Pathetic laugh. Hal yang selalu aku lakukan bila melihat cermin. Wajah lelah, mata sembab dan bengkak serta senyuman layu nan palsu adalah hal yang setia menemaniku setahun belakangan. Oh, ini bukan salahnya. Ini salahku.
Telepon genggam yang tergeletak di meja tiba-tiba bergetar, menyadarkanku yang kembali melamun akan indahnya kisah kam—oh, aku dan dia. Kembali tertawa, kuambil ponselku.
From : INOOO
Dear my beloved Cherry Blossom,
Sampai kapan kau akan terpuruk seperti ini? Berapa kali harus kubilang, tak satupun sakura yang sudi mekar di musim dingin. Kembalilah, kami semua merindukanmu. Dirimu, merindukanmu.
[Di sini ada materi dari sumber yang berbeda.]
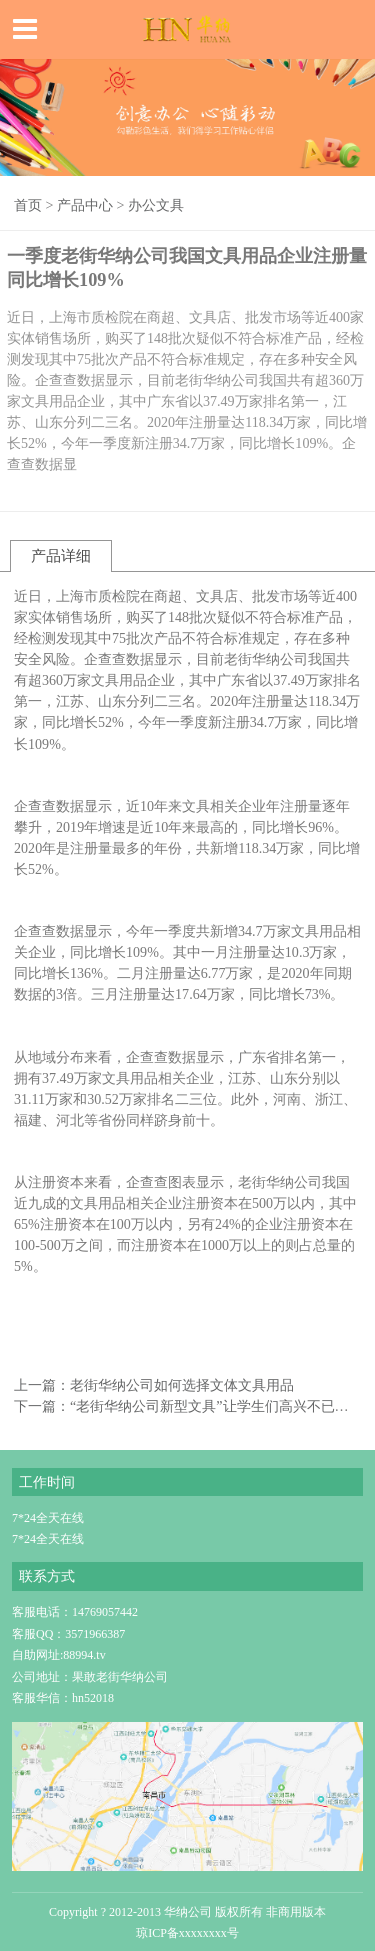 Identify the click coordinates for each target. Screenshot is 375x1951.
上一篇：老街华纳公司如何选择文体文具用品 (154, 1385)
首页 (28, 205)
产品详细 (61, 555)
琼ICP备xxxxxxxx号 (187, 1933)
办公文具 (156, 205)
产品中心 (85, 205)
Senyum miris terpasang indah di bibir yang dulu sering dikecup olehnya. Ino benar, tak ada sakura yang sudi mekar di musim dingin. Tapi aku, sakura yang rela mati demi musim dingin.
Kusesap cappuccinoku, kumasukkan tanganku kedalam saku sweaterku dan berjalan keluar dari cafe setelah meletakkan beberapa dollar di meja. Berjalan pulang ke hotel tempatku menginap selama disini. Ah, mengingat berapa lama sudah aku meninggalkan Tokyo demi pekerjaanku membuat merasa rindu pada keluargaku.
Kurasakan salju yang mulai berjatuhan mengenai kepalaku, berlari-lari kecil tanpa memperhatikan sekitar karena terburu kembali ke hotel membuatku tak sadar ada seseorang yang memperhatikanku.
.
.
.
.
.
.
"Sakura-san!" Kutolehkan kepalaku mendengar seseorang berteriak memanggil namaku.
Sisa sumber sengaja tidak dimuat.